=== WHAT TO DO ===
Every line below needs to be printed again exactly, without any of its pictures.

(Records excerpted from a collection)
..............................

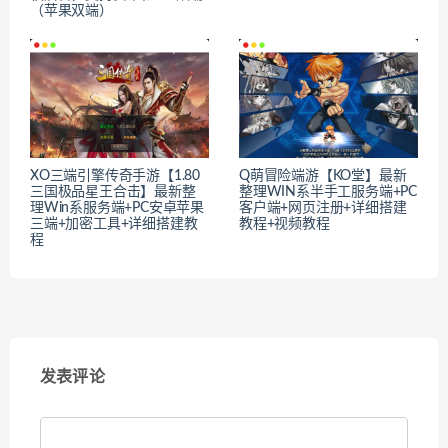
（苹果双端）
XO三端引擎传奇手游【1.80
Q萌冒险端游【KO堂】最新
三国极品星王合击】最新整
整理WIN系半手工服务端+PC
理Win系服务端+PC安卓苹果
客户端+网页注册+详细搭建
三端+加密工具+详细搭建教
教程+视频教程
程
发表评论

..............................

=== EXERCISE OUTPUT ===
（苹果双端）
XO三端引擎传奇手游【1.80
Q萌冒险端游【KO堂】最新
三国极品星王合击】最新整
整理WIN系半手工服务端+PC
理Win系服务端+PC安卓苹果
客户端+网页注册+详细搭建
三端+加密工具+详细搭建教
教程+视频教程
程
发表评论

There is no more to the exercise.